Conjugated Cycle Selection
The valence bond model ("VB model") remains widely used in chemistry, and serves as the basis for most molecular representation schemes in cheminformatics. Useful though it may be, the VB model carries some important liabilities. One relates to electron delocalization of the type found in benzene and its analogs. Here, the VB model's exclusive focus on two-atom bonding leads to asymmetry artifacts. This in turn leads to problems in certain applications, most notably canonicalization. Ideally, it would be possible to correct these artifacts using minimal intervention. This article describes one approach.
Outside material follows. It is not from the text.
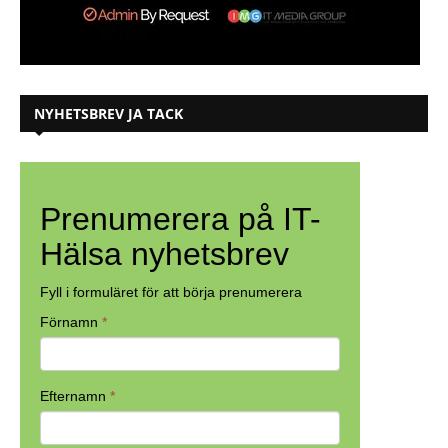
NYHETSBREV JA TACK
Delocalization-Induced Molecular Equality
The VB model considers bonding to be a local phenomenon that occurs between two atoms only. This approximation works for many structures across many applications, but it does have one spectacular failure mode. Molecules such as benzene exhibit multi-atom bonding. The VB model can be used to represent benzene and its derivatives, but only by freezing electron density between two atoms at a time. The result is often referred to as a "resonance structure."
In many contexts, this structural mis-specification can be ignored. For example, the exact molecular weight and total particle count of benzene and its derivatives can be computed from VB-based representations with high accuracy and precision. Other descriptors such as molecular formula can likewise be computed.
But in some applications, the artifactual asymmetry caused by the VB model leads to unacceptable errors. Canonicalization is a case in point. Consider the canonicalization of 1,2-difluorobenzene (below). Two distinct, yet equivalent, VB structures can be constructed. Canonicalization of VB-based representations demands either the exclusive use of one representation, or a method to suppress asymmetry artifacts.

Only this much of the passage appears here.